Five years ago, a couple of instructors that I was working with and I were brainstorming about different ways to promote our training programs more easily. Up to that point, I had spent my entire career in training focused primarily on helping individuals become more successful by helping them strengthen certain skill sets such as public speaking, management skills, and selling skills.

We noticed that out of our classes, about 80% of participants were individuals, about 15% came with a friend, and about 5% came as a group. We knew that these groups who attended together leveraged the results of the programs significantly, because they held each other accountable for implementation of the skills. They also discussed the class within the office setting. What we didn't know was why more teams weren't registering.

We decided to use the problem solving process that we teach in our classes to see if we could come up with different ways to increase group enrollment.

Step #1: Identify the Specific Problem and Create a One-Sentence Description.

This step sounds easy, but it is actually the most difficult and the most critical step as well. If your problem statement is too vague, then you will likely struggle with trying to come up with valid solutions. Also, if the problem statement is too encompassing, then a solution might be too complex to easily implement. For example, if we decide that the problem we want to overcome is poor customer service, then the group is likely to spend countless hours trying to first define customer service, and then coming up with every solution under the sun to try to fix the customer service problem. The success of the solution would be hard to measure. However, if we broke customer service into more specific parts such as eliminating rudeness from our call center agents or increasing repeat sales from existing customers, then we could more easily solve a complex problem.
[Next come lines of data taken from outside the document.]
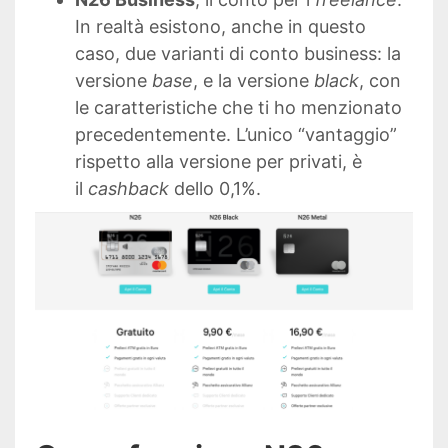
In realtà esistono, anche in questo
caso, due varianti di conto business: la
versione
base
, e la versione
black
, con
le caratteristiche che ti ho menzionato
precedentemente. L’unico “vantaggio”
rispetto alla versione per privati, è
il
cashback
dello 0,1%.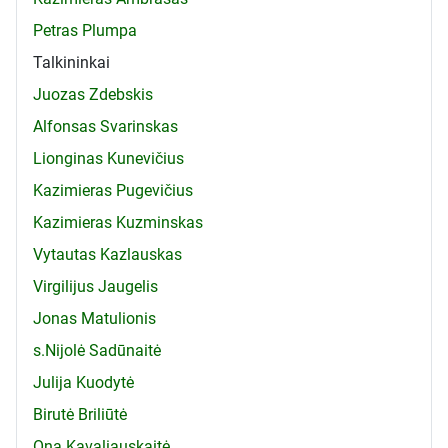
Petras Plumpa
Talkininkai
Juozas Zdebskis
Alfonsas Svarinskas
Lionginas Kunevičius
Kazimieras Pugevičius
Kazimieras Kuzminskas
Vytautas Kazlauskas
Virgilijus Jaugelis
Jonas Matulionis
s.Nijolė Sadūnaitė
Julija Kuodytė
Birutė Briliūtė
Ona Kavaliauskaitė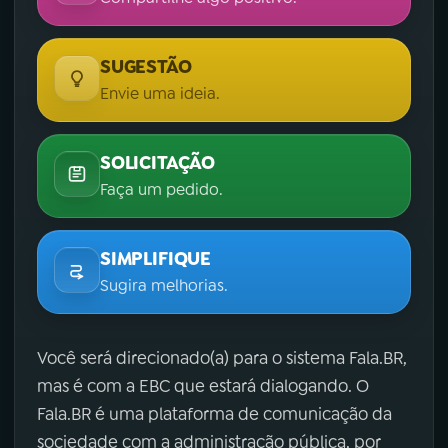
SUGESTÃO
Envie uma ideia.
SOLICITAÇÃO
Faça um pedido.
SIMPLIFIQUE
Sugira melhorias.
Você será direcionado(a) para o sistema Fala.BR,
mas é com a EBC que estará dialogando. O
Fala.BR é uma plataforma de comunicação da
sociedade com a administração pública, por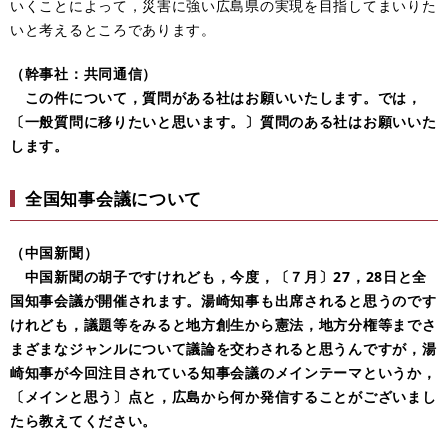
いくことによって，災害に強い広島県の実現を目指してまいりた
いと考えるところであります。
（幹事社：共同通信）
この件について，質問がある社はお願いいたします。では，
〔一般質問に移りたいと思います。〕質問のある社はお願いいた
します。
全国知事会議について
（中国新聞）
中国新聞の胡子ですけれども，今度，〔７月〕27，28日と全
国知事会議が開催されます。湯崎知事も出席されると思うのです
けれども，議題等をみると地方創生から憲法，地方分権等までさ
まざまなジャンルについて議論を交わされると思うんですが，湯
崎知事が今回注目されている知事会議のメインテーマというか，
〔メインと思う〕点と，広島から何か発信することがございまし
たら教えてください。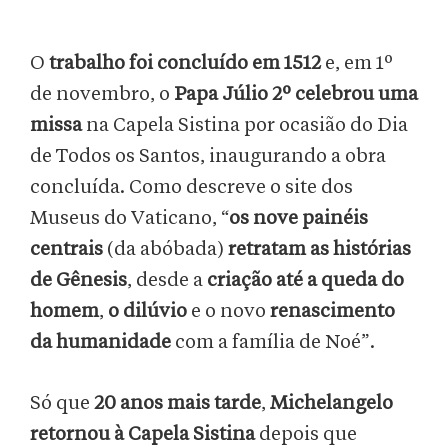
O
trabalho foi concluído em 1512
e, em 1º
de novembro, o
Papa Júlio 2º celebrou uma
missa
na Capela Sistina por ocasião do Dia
de Todos os Santos, inaugurando a obra
concluída. Como descreve o site dos
Museus do Vaticano, “
os nove painéis
centrais
(da abóbada)
retratam as histórias
de Gênesis
, desde a
criação até a queda do
homem
,
o dilúvio
e o novo
renascimento
da humanidade
com a família de Noé”.
Só que
20 anos mais tarde
,
Michelangelo
retornou à Capela Sistina
depois que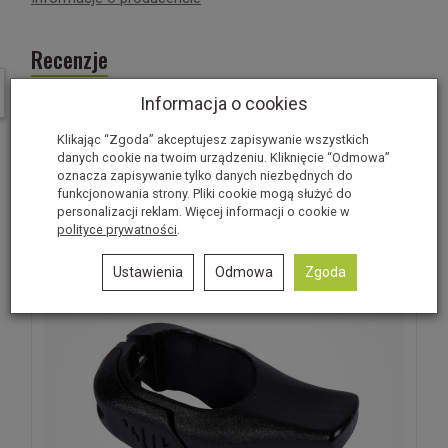
Recenzje
W ostatnich 7 dniach produktem interesują się
3
osoby.
Informacja o cookies
Produkt nie posiada recenzji.
Dodaj recenzję
Klikając “Zgoda” akceptujesz zapisywanie wszystkich
Polecane produkty
danych cookie na twoim urządzeniu. Kliknięcie “Odmowa”
oznacza zapisywanie tylko danych niezbędnych do
funkcjonowania strony. Pliki cookie mogą służyć do
personalizacji reklam. Więcej informacji o cookie w
polityce prywatności
.
Ustawienia
Odmowa
Zgoda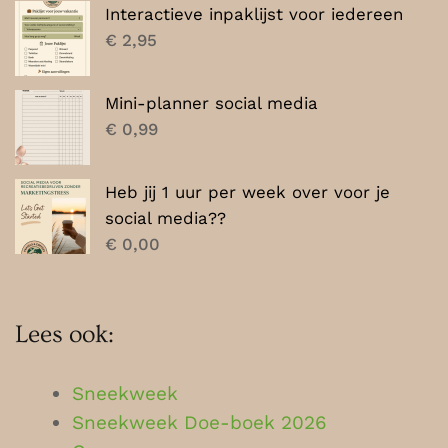
Interactieve inpaklijst voor iedereen
€
2,95
Mini-planner social media
€
0,99
Heb jij 1 uur per week over voor je
social media??
€
0,00
Lees ook:
Sneekweek
Sneekweek Doe-boek 2026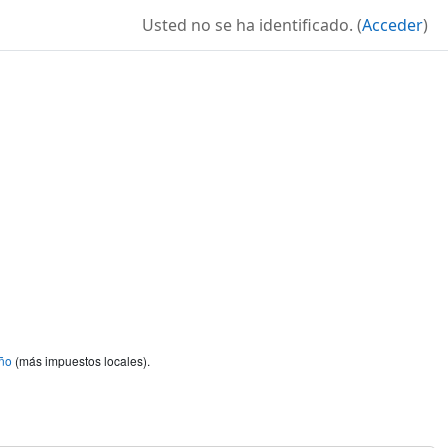
Usted no se ha identificado. (
Acceder
)
ño
(más impuestos locales).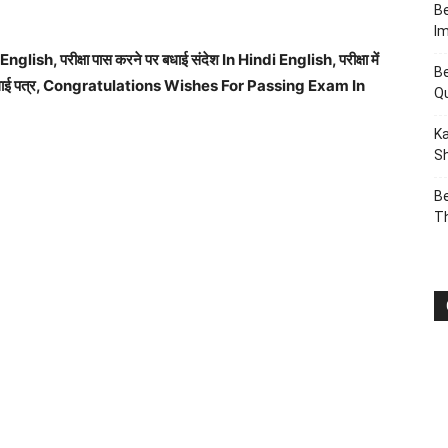
Be
I
 In English, परीक्षा पास करने पर बधाई संदेश In Hindi English, परीक्षा में
Be
ल होने पर बधाई पत्र, Congratulations Wishes For Passing Exam In
Q
Ka
Sh
Be
T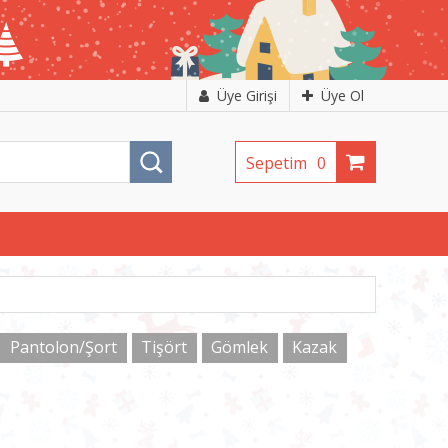
Üye Girişi
Üye Ol
Sepetim
0
Pantolon/Şort
Tişört
Gömlek
Kazak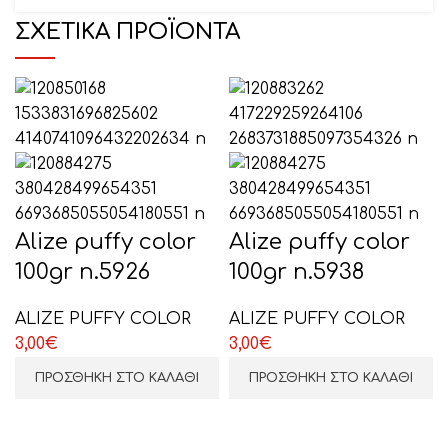
ΣΧΕΤΙΚΆ ΠΡΟΪΌΝΤΑ
Το μήνυμά σας (προαιρετικό)
Alize puffy color
Alize puffy color
100gr n.5926
100gr n.5938
ΕΠΙΛΕΞΤΕ ΕΔΩ
ALIZE PUFFY COLOR
ALIZE PUFFY COLOR
3,00
€
3,00
€
ΠΡΟΣΘΉΚΗ ΣΤΟ ΚΑΛΆΘΙ
ΠΡΟΣΘΉΚΗ ΣΤΟ ΚΑΛΆΘΙ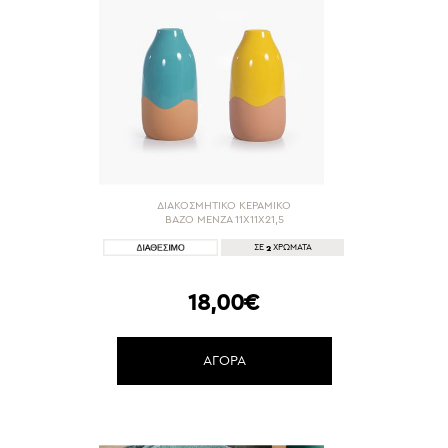
ΔΙΑΚΟΣΜΗΤΙΚΟ ΚΕΡΑΜΙΚΟ
ΒΑΖΟ MENZA 11X11X21,5
2
ΣΕ
ΧΡΩΜΑΤΑ
18,00€
ΑΓΟΡΑ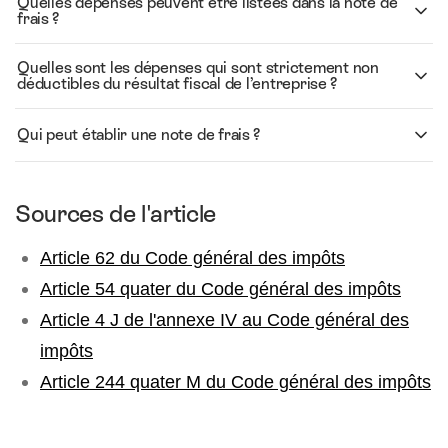
Quelles dépenses peuvent être listées dans la note de
frais ?
Quelles sont les dépenses qui sont strictement non
déductibles du résultat fiscal de l’entreprise ?
Qui peut établir une note de frais ?
Sources de l'article
Article 62 du Code général des impôts
Article 54 quater du Code général des impôts
Article 4 J de l'annexe IV au Code général des
impôts
Article 244 quater M du Code général des impôts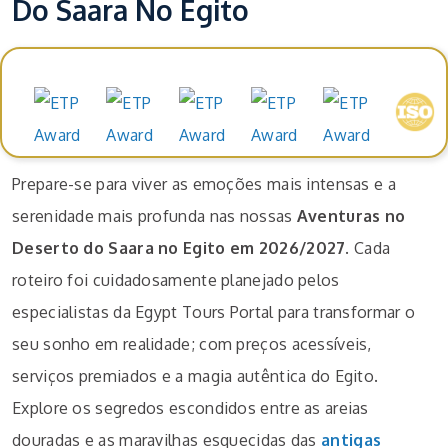
Do Saara No Egito
Prémios e reconhecimentos
Prepare-se para viver as emoções mais intensas e a
serenidade mais profunda nas nossas
Aventuras no
Deserto do Saara no Egito em 2026/2027
. Cada
roteiro foi cuidadosamente planejado pelos
especialistas da Egypt Tours Portal para transformar o
seu sonho em realidade; com preços acessíveis,
serviços premiados e a magia autêntica do Egito.
Explore os segredos escondidos entre as areias
douradas e as maravilhas esquecidas das
antigas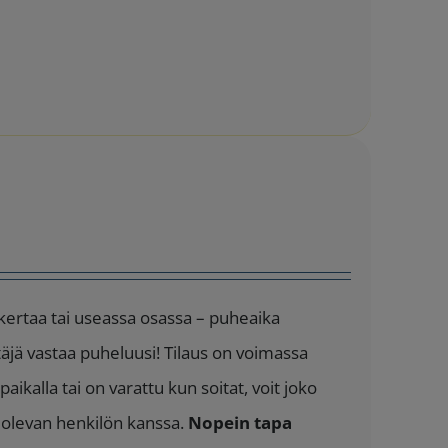
 kertaa tai useassa osassa – puheaika
täjä vastaa puheluusi! Tilaus on voimassa
aikalla tai on varattu kun soitat, voit joko
a olevan henkilön kanssa.
Nopein tapa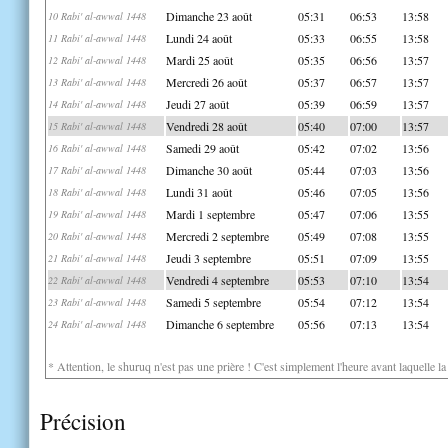
Dimanche 23 août
05:31
06:53
13:58
10 Rabi' al-awwal 1448
Lundi 24 août
05:33
06:55
13:58
11 Rabi' al-awwal 1448
Mardi 25 août
05:35
06:56
13:57
12 Rabi' al-awwal 1448
Mercredi 26 août
05:37
06:57
13:57
13 Rabi' al-awwal 1448
Jeudi 27 août
05:39
06:59
13:57
14 Rabi' al-awwal 1448
Vendredi 28 août
05:40
07:00
13:57
15 Rabi' al-awwal 1448
Samedi 29 août
05:42
07:02
13:56
16 Rabi' al-awwal 1448
Dimanche 30 août
05:44
07:03
13:56
17 Rabi' al-awwal 1448
Lundi 31 août
05:46
07:05
13:56
18 Rabi' al-awwal 1448
Mardi 1 septembre
05:47
07:06
13:55
19 Rabi' al-awwal 1448
Mercredi 2 septembre
05:49
07:08
13:55
20 Rabi' al-awwal 1448
Jeudi 3 septembre
05:51
07:09
13:55
21 Rabi' al-awwal 1448
Vendredi 4 septembre
05:53
07:10
13:54
22 Rabi' al-awwal 1448
Samedi 5 septembre
05:54
07:12
13:54
23 Rabi' al-awwal 1448
Dimanche 6 septembre
05:56
07:13
13:54
24 Rabi' al-awwal 1448
* Attention, le shuruq n'est pas une prière ! C'est simplement l'heure avant laquelle l
Précision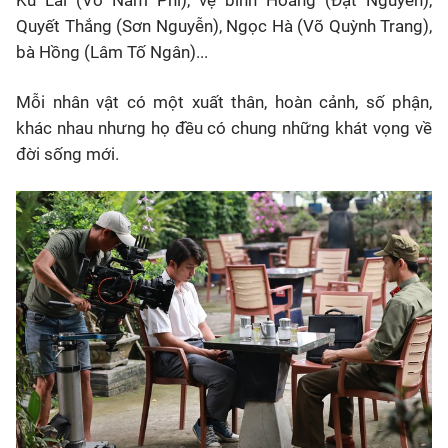
Ku Lai (Võ Nam Phi), vệ binh Hoàng (Đạt Nguyễn),
Quyết Thắng (Sơn Nguyễn), Ngọc Hà (Võ Quỳnh Trang),
bà Hồng (Lâm Tố Ngân)...
Mỗi nhân vật có một xuất thân, hoàn cảnh, số phận,
khác nhau nhưng họ đều có chung những khát vọng về
đời sống mới.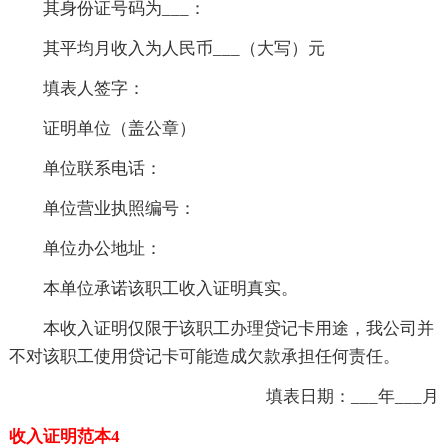
其身份证号码为___：
其平均月收入为人民币___（大写）元
填表人签字：
证明单位（盖公章）
单位联系电话：
单位营业执照编号：
单位办公地址：
本单位承诺该职工收入证明真实。
本收入证明仅限于该职工办理贷记卡用途，我公司并
不对该职工使用贷记卡可能造成欠款承担任何责任。
填表日期：___年___月
收入证明范本4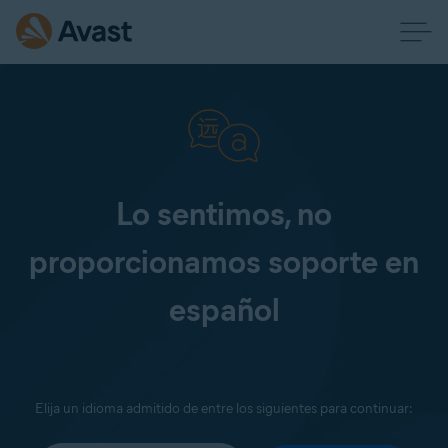
Lo sentimos, no
proporcionamos soporte en
español
Elija un idioma admitido de entre los siguientes para continuar: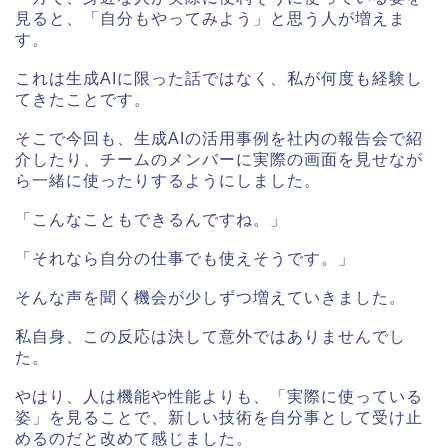
見ると、「自分もやってみよう」と思う人が増えま
す。
これは生成AIに限った話ではなく、私が何度も経験し
てきたことです。
そこで今回も、生成AIの活用事例を社内の報告会で紹
介したり、チームのメンバーに実際の画面を見せなが
ら一緒に使ったりするようにしました。
「こんなこともできるんですね。」
「それなら自分の仕事でも使えそうです。」
そんな声を聞く機会が少しずつ増えていきました。
私自身、この反応は決して意外ではありませんでし
た。
やはり、人は機能や性能よりも、「実際に使っている
姿」を見ることで、新しい技術を自分事として受け止
めるのだと改めて感じました。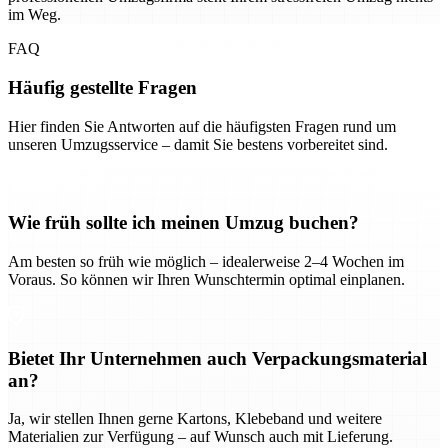
im Weg.
FAQ
Häufig gestellte Fragen
Hier finden Sie Antworten auf die häufigsten Fragen rund um
unseren Umzugsservice – damit Sie bestens vorbereitet sind.
Wie früh sollte ich meinen Umzug buchen?
Am besten so früh wie möglich – idealerweise 2–4 Wochen im
Voraus. So können wir Ihren Wunschtermin optimal einplanen.
Bietet Ihr Unternehmen auch Verpackungsmaterial
an?
Ja, wir stellen Ihnen gerne Kartons, Klebeband und weitere
Materialien zur Verfügung – auf Wunsch auch mit Lieferung.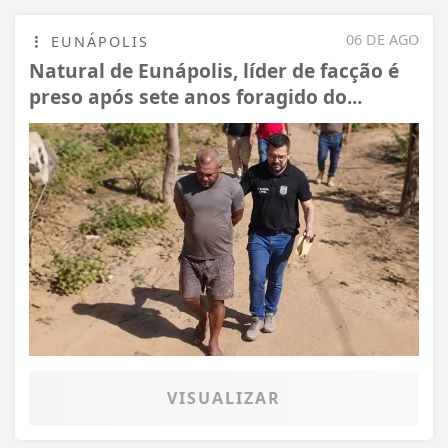
06 DE AGO
EUNÁPOLIS
Natural de Eunápolis, líder de facção é
preso após sete anos foragido do...
VISUALIZAR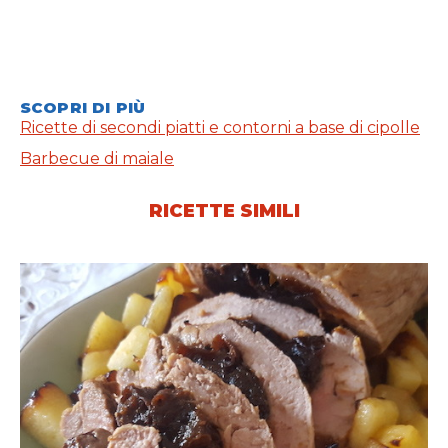
SCOPRI DI PIÙ
Ricette di secondi piatti e contorni a base di cipolle
Barbecue di maiale
RICETTE SIMILI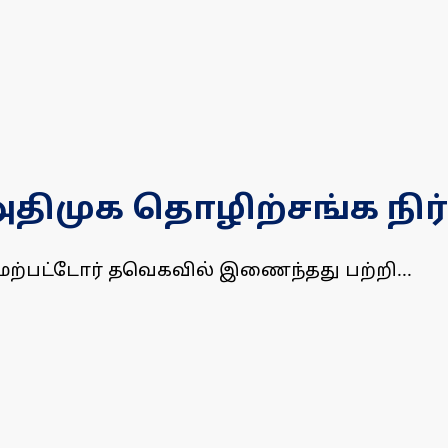
முக தொழிற்சங்க நிர்
 மேற்பட்டோர் தவெகவில் இணைந்தது பற்றி...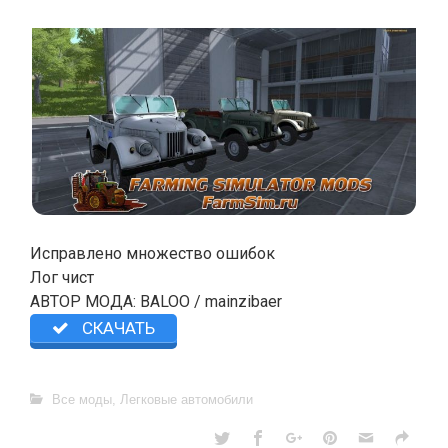
Исправлено множество ошибок
Лог чист
АВТОР МОДА: BALOO / mainzibaer
СКАЧАТЬ
Все моды
,
Легковые автомобили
In the example above where I mentioned that our instructors wanted to increase group participation, our original problem statement was related to increasing repeat business from first time clients. After a little investigation we found that companies that sent two or more people to our classes were 30 times more likely to send people in the future than companies that sent an individual. When we identified that trend, we created a more specific problem statement which was, "In what was can we increase group participation in our classes?"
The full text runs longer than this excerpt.